Parte l’era digitale del Pdl

Alfano presenta la Political Digital Academy


I più cattivi hanno fatto notare come l’onnipresenza della faccia di Obama sugli schermi della sala del Maxxi di Roma da cui Alfano ha presentato la Political Digital Academy del Pdl certifichi il complesso d’inferiorità della destra rispetto alla visibilità di cui la sinistra gode in rete. Il progetto del segretario pidiellino è però più ambizioso di qualche campagna virale ben riuscita o della maggiore diffusione dei social network tra i politici di sinistra, quella di Alfano è “una scuola di comunicazione in rete per i dirigenti e i parlamentari, e per i loro staff, ma anche per i ragazzi e le ragazze che lavorano sul territorio. Terremo almeno un evento al mese, dedicato alla comunicazione su internet, e ogni parlamentare avrà un referente solo per la rete. Vogliamo essere un partito 2.0”.

Come Berlusconi aveva insegnato ai suoi a utilizzare la televisione, il suo successore vuole vedere tutti i dirigenti del Pdl alle prese con iPad e smartphone: “Oggi anche se non si attacca un manifesto con la colla come si faceva un tempo, si può attaccare un post, su internet. Abbiamo in mente di puntare molto sulla rete per la prossima campagna elettorale, vogliamo che la nostra presenza sulla rete sia sempre più a presidio dei nostri valori”. Un affermazione, quest’ultima, che certifica come la destra soffra di una carenza di visibilità sulla rete, nonostante – come ha fatto notare Luca Pautasso su Nota Politica – da anni sul web sia presente il network di magazine conservatori e/o liberisti di Toqueville.it.

“Alle prossime elezioni – ha proseguito Alfano – voteranno anche i nati nel ’94, l’anno in cui è sceso in campo Berlusconi. Si tratta di migliaia di giovani che comunicano attraverso la rete. E la rete deve essere l’aggancio per le nuove generazioni che credono nei valori del Pdl. Per questo motivo ogni deputato dovrà avere un proprio profilo sui social network ed essere presente in internet. Dopo ci incontreremo per fare il punto della nostra situazione sulla rete, discutendo di cosa non va e di cosa dev’essere migliorato”.

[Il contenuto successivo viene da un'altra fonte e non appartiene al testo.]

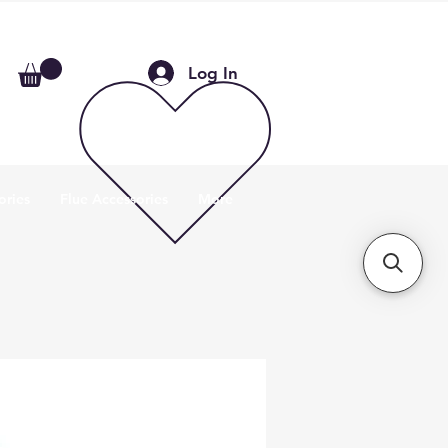
Log In
ories
Flue Accessories
More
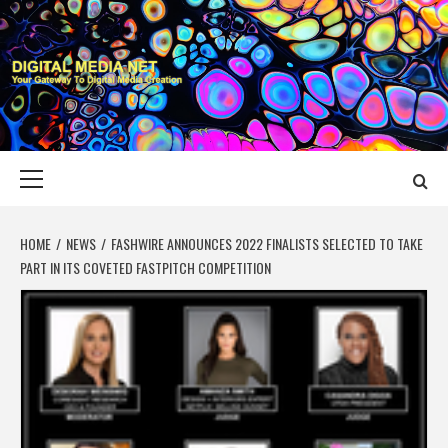
Skip
to
content
DIGITAL MEDIA
YOUR GATEWAY TO DIGITAL MEDIA CREATION
NET
Primary
Menu
HOME
NEWS
FASHWIRE ANNOUNCES 2022 FINALISTS SELECTED TO TAKE
PART IN ITS COVETED FASTPITCH COMPETITION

Dalla scuola delle Frattocchie del Pci alla scuola digitale di Alfano il passo è lungo, ma la creazione di un partito 2.0 ha immediatamente suscitato gli entusiasmi della nuova generazione di dirigenti Pdl, come il governatore campano Caldoro: “Nessuno vuole mandare in soffitta i vecchi partiti ma bisogna necessariamente confrontarsi con la societa’ che cambia. Oggi soprattutto le giovani generazioni navigano in rete e rispetto a questo bisogna organizzarsi anche con nuovi metodi”. Più stringato il commento di Mariastella Gelmini sul suo profilo Twitter: “Evviva! il Pdl è un partito a militanza 2.0”.

Quello che ancora non è dato sapere è se dietro gli annunci in pompa magna si nasconda qualcosa di concreto: quando i politici si sono lanciati in promesse di innovazione impegnative come questa, spesso è rimasto tutto molto… virtuale. Per non parlare di alcuni flop clamorosi come la campagna “Conosci Faruk” per il tesseramento del Pd. Ma in un momento di difficoltà del segretario, che solo a fatica riesce a tenere insieme i pezzi di un partito in cui le critiche nei suoi confronti fuoriescono sempre più apertamente, riuscire a dare un’immagine innovativa del partito, conquistare attenzione e visibilità in rete e gasare un po’ i più giovani tra i dirigenti del Pdl non può che fargli del bene.